DiffusionCLIP: Text-Guided Diffusion Models for Robust Image Manipulation (CVPR 2022)

DiffusionCLIP: Text-Guided Diffusion Models for Robust Image Manipulation Gwanghyun Kim, Taesung Kwon, Jong Chul Ye CVPR 2022

Abstract: Recently, GAN inversion methods combined with Contrastive Language-Image Pretraining (CLIP) enables zero-shot image manipulation guided by text prompts. However, their applications to diverse real images are still difficult due to the limited GAN inversion capability. Specifically, these approaches often have difficulties in reconstructing images with novel poses, views, and highly variable contents compared to the training data, altering object identity, or producing unwanted image artifacts. To mitigate these problems and enable faithful manipulation of real images, we propose a novel method, dubbed DiffusionCLIP, that performs text-driven image manipulation using diffusion models. Based on full inversion capability and high-quality image generation power of recent diffusion models, our method performs zero-shot image manipulation successfully even between unseen domains and takes another step towards general application by manipulating images from a widely varying ImageNet dataset. Furthermore, we propose a novel noise combination method that allows straightforward multi-attribute manipulation. Extensive experiments and human evaluation confirmed robust and superior manipulation performance of our methods compared to the existing baselines.

Description

This repo includes the official PyTorch implementation of DiffusionCLIP, Text-Guided Diffusion Models for Robust Image Manipulation. DiffusionCLIP resolves the critical issues in zero-shot manipulation with the following contributions.

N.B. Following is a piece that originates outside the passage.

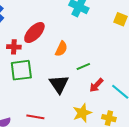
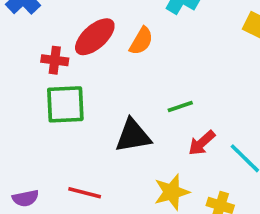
orange semicircle: (61, 49) -> (141, 41), moved
black triangle: (59, 84) -> (133, 136), turned 50

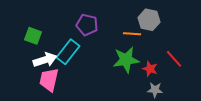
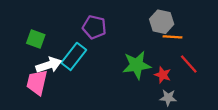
orange line: (132, 34) -> (172, 37), moved
pink trapezoid: (49, 80) -> (37, 82), moved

We revealed that diffusion model is well suited for image manipulation thanks to its nearly perfect inversion capability, which is an important advantage over GAN-based models and hadn't been analyzed in depth before our detailed comparison.
Our novel sampling strategies for fine-tuning can preserve perfect reconstruction at increased speed.
In terms of empirical results, our method enables accurate in- and out-of-domain manipulation, minimizes unintended changes, and significantly outperformes SOTA baselines.
Our method takes another step towards general application by manipulating images from a widely varying ImageNet dataset.
Finally, our zero-shot translation between unseen domains and multi-attribute transfer can effectively reduce manual intervention.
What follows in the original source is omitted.